I start by saying that of course I support the undertaking of controlled fuel reduction burns. They not only reduce fuel loads in our forests but can prevent bushfires from occurring at all in some cases. But where bushfires get under way, at least the intensity will not be as great and we can try to bring the fires under control before they threaten surrounding housing and so on.

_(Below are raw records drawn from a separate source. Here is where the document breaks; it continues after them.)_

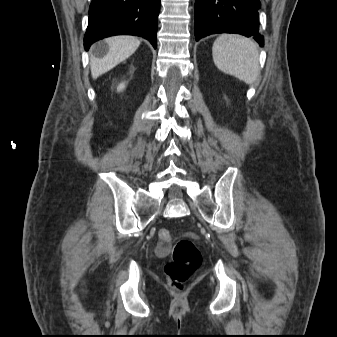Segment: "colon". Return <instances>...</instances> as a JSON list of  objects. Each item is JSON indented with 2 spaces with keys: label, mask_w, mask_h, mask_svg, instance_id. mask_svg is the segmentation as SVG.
I'll list each match as a JSON object with an SVG mask.
<instances>
[{
  "label": "colon",
  "mask_w": 337,
  "mask_h": 337,
  "mask_svg": "<svg viewBox=\"0 0 337 337\" xmlns=\"http://www.w3.org/2000/svg\"><path fill=\"white\" fill-rule=\"evenodd\" d=\"M172 236L169 230L158 231L157 251L166 253ZM172 260L165 266L171 284L181 288L202 263V256L194 242L188 238L179 240L171 250Z\"/></svg>",
  "instance_id": "colon-1"
}]
</instances>
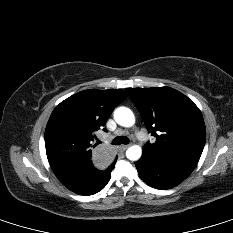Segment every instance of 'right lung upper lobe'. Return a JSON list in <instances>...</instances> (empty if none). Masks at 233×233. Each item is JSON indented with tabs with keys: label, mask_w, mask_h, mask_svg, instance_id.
<instances>
[{
	"label": "right lung upper lobe",
	"mask_w": 233,
	"mask_h": 233,
	"mask_svg": "<svg viewBox=\"0 0 233 233\" xmlns=\"http://www.w3.org/2000/svg\"><path fill=\"white\" fill-rule=\"evenodd\" d=\"M127 96L121 89L84 90L57 105L45 130L51 168L95 161V132L105 125L115 106Z\"/></svg>",
	"instance_id": "right-lung-upper-lobe-1"
}]
</instances>
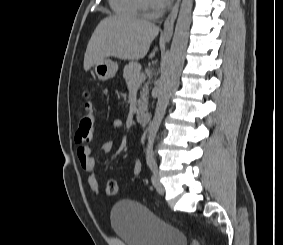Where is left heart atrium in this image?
Wrapping results in <instances>:
<instances>
[{"instance_id": "39dd6f15", "label": "left heart atrium", "mask_w": 283, "mask_h": 245, "mask_svg": "<svg viewBox=\"0 0 283 245\" xmlns=\"http://www.w3.org/2000/svg\"><path fill=\"white\" fill-rule=\"evenodd\" d=\"M152 1H153L154 5H155L156 7H164V6H166L167 4H169V2H170L171 0H152Z\"/></svg>"}]
</instances>
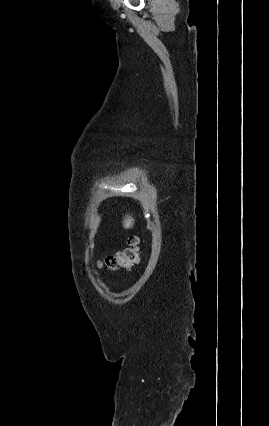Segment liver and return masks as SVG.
Here are the masks:
<instances>
[{"label": "liver", "mask_w": 269, "mask_h": 426, "mask_svg": "<svg viewBox=\"0 0 269 426\" xmlns=\"http://www.w3.org/2000/svg\"><path fill=\"white\" fill-rule=\"evenodd\" d=\"M133 225H134V219L132 218V216L127 215L123 220V227L125 229H129L133 227Z\"/></svg>", "instance_id": "6515ba94"}]
</instances>
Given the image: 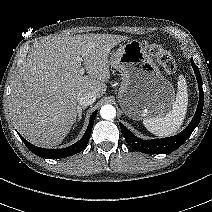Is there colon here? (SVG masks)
<instances>
[{
    "label": "colon",
    "mask_w": 212,
    "mask_h": 212,
    "mask_svg": "<svg viewBox=\"0 0 212 212\" xmlns=\"http://www.w3.org/2000/svg\"><path fill=\"white\" fill-rule=\"evenodd\" d=\"M144 49L157 60L165 72L172 74L176 71V61L171 52L157 43H144Z\"/></svg>",
    "instance_id": "obj_1"
}]
</instances>
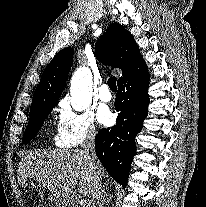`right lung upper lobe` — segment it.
<instances>
[{
	"mask_svg": "<svg viewBox=\"0 0 206 207\" xmlns=\"http://www.w3.org/2000/svg\"><path fill=\"white\" fill-rule=\"evenodd\" d=\"M95 55L100 62L122 70L118 81L143 61L133 36L119 23H112L98 40ZM72 58V48H65L55 55L35 90L30 112L43 105L58 103L72 65Z\"/></svg>",
	"mask_w": 206,
	"mask_h": 207,
	"instance_id": "right-lung-upper-lobe-1",
	"label": "right lung upper lobe"
}]
</instances>
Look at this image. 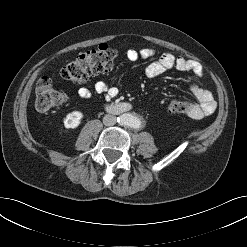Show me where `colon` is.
Instances as JSON below:
<instances>
[{"mask_svg":"<svg viewBox=\"0 0 247 247\" xmlns=\"http://www.w3.org/2000/svg\"><path fill=\"white\" fill-rule=\"evenodd\" d=\"M116 57V50L108 45H101L78 55L66 64L61 70V76L74 83H83L91 76L111 71ZM65 101V94L54 88L49 77H42L38 81L35 105L39 111L58 107ZM193 109V104L188 101L172 100L168 104L170 114H189Z\"/></svg>","mask_w":247,"mask_h":247,"instance_id":"1","label":"colon"}]
</instances>
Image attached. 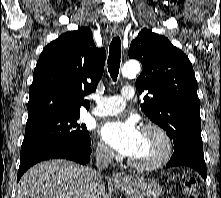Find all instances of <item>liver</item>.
<instances>
[{
  "instance_id": "liver-1",
  "label": "liver",
  "mask_w": 221,
  "mask_h": 198,
  "mask_svg": "<svg viewBox=\"0 0 221 198\" xmlns=\"http://www.w3.org/2000/svg\"><path fill=\"white\" fill-rule=\"evenodd\" d=\"M90 170L62 159L41 162L21 177L17 198H102L105 185L94 184Z\"/></svg>"
}]
</instances>
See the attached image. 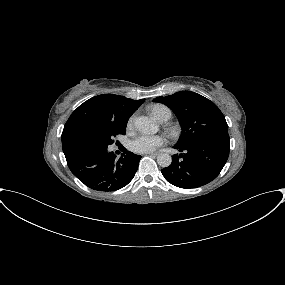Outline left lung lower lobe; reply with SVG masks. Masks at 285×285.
I'll return each mask as SVG.
<instances>
[{
	"label": "left lung lower lobe",
	"mask_w": 285,
	"mask_h": 285,
	"mask_svg": "<svg viewBox=\"0 0 285 285\" xmlns=\"http://www.w3.org/2000/svg\"><path fill=\"white\" fill-rule=\"evenodd\" d=\"M174 148L184 153L175 154L171 165L161 172L171 184L190 189L203 186L219 175L228 159L230 144L202 141Z\"/></svg>",
	"instance_id": "0a47b994"
}]
</instances>
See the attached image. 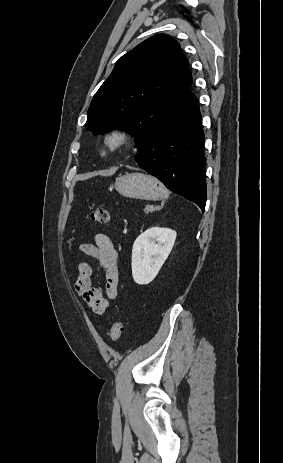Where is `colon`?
<instances>
[{"label": "colon", "mask_w": 283, "mask_h": 463, "mask_svg": "<svg viewBox=\"0 0 283 463\" xmlns=\"http://www.w3.org/2000/svg\"><path fill=\"white\" fill-rule=\"evenodd\" d=\"M110 217V211L105 208H95L89 213V220L96 224H107L110 221ZM123 331V323L121 321H116L111 328V340L117 342L121 338Z\"/></svg>", "instance_id": "5ec220e1"}]
</instances>
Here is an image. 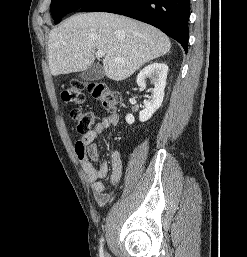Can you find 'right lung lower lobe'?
<instances>
[{
  "mask_svg": "<svg viewBox=\"0 0 247 257\" xmlns=\"http://www.w3.org/2000/svg\"><path fill=\"white\" fill-rule=\"evenodd\" d=\"M80 12H110L151 24L188 50L190 0H92Z\"/></svg>",
  "mask_w": 247,
  "mask_h": 257,
  "instance_id": "98d812e1",
  "label": "right lung lower lobe"
}]
</instances>
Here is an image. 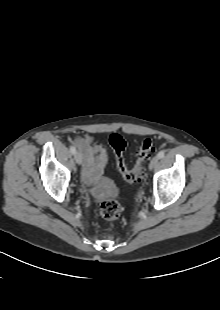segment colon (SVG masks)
I'll list each match as a JSON object with an SVG mask.
<instances>
[{
    "mask_svg": "<svg viewBox=\"0 0 220 310\" xmlns=\"http://www.w3.org/2000/svg\"><path fill=\"white\" fill-rule=\"evenodd\" d=\"M109 143L115 152L116 162L123 178L128 183H138L143 178V163L154 150V142L150 138H145L140 142L135 163L132 168L126 164L124 151L126 148L125 139L119 134H112ZM100 216L106 220H116L121 216L122 207L115 199L103 201L99 208Z\"/></svg>",
    "mask_w": 220,
    "mask_h": 310,
    "instance_id": "5ec220e1",
    "label": "colon"
}]
</instances>
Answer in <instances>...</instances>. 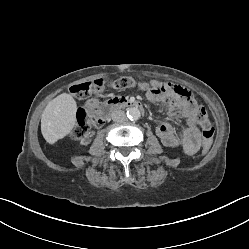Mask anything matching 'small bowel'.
Returning <instances> with one entry per match:
<instances>
[{
  "mask_svg": "<svg viewBox=\"0 0 249 249\" xmlns=\"http://www.w3.org/2000/svg\"><path fill=\"white\" fill-rule=\"evenodd\" d=\"M149 97L156 100H168L171 117L186 126L175 129L170 123L157 127V135L164 145L182 147L187 155H194L201 143L200 132L196 126V114L200 108L192 93L181 85L171 82L152 81Z\"/></svg>",
  "mask_w": 249,
  "mask_h": 249,
  "instance_id": "c3829d8e",
  "label": "small bowel"
}]
</instances>
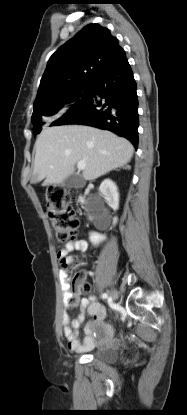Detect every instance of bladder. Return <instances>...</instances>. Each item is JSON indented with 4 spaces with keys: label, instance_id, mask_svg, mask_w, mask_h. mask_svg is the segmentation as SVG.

It has come to my attention that a practice has been undertaken recently where Department of Environment and Primary Industries staff have adapted a policy of cutting down trees with hollows ahead of burns. Apparently this is being done for occupational health and safety reasons, but this practice is ensuring that we have fewer habitat trees in those areas. I am also informed that the controlled burns are undertaken where an exterior ring of fire is created and then firebombing takes place within those areas. This ensures that the native fauna in those areas has less opportunity to escape and is more likely to be caught and incinerated in the burns. These policies are therefore threatening both our habitat trees and our native animals. Clearly, in an electorate like mine, with forests such as the Wombat and the Enfield, the Brisbane Ranges National Park areas and forests around Creswick and other areas, it is of concern to many of the residents. People like Barbara Baird, who lives in the Brisbane Ranges near Meredith, have come to share their concerns with me. I have been pleased over recent years to be able to involve people like Kevin Tolhurst from the University of Melbourne, who has significant expertise in this area. It was my understanding that staff of the Department of Sustainability and Environment, now the Department of Environment and Primary Industries, have been working with Kevin Tolhurst to use his research to try to ensure that their burns are more appropriate and to make best use of research. I am concerned that this is not happening, and I want to see the minister take action to review controlled burn practices to ensure that they are better.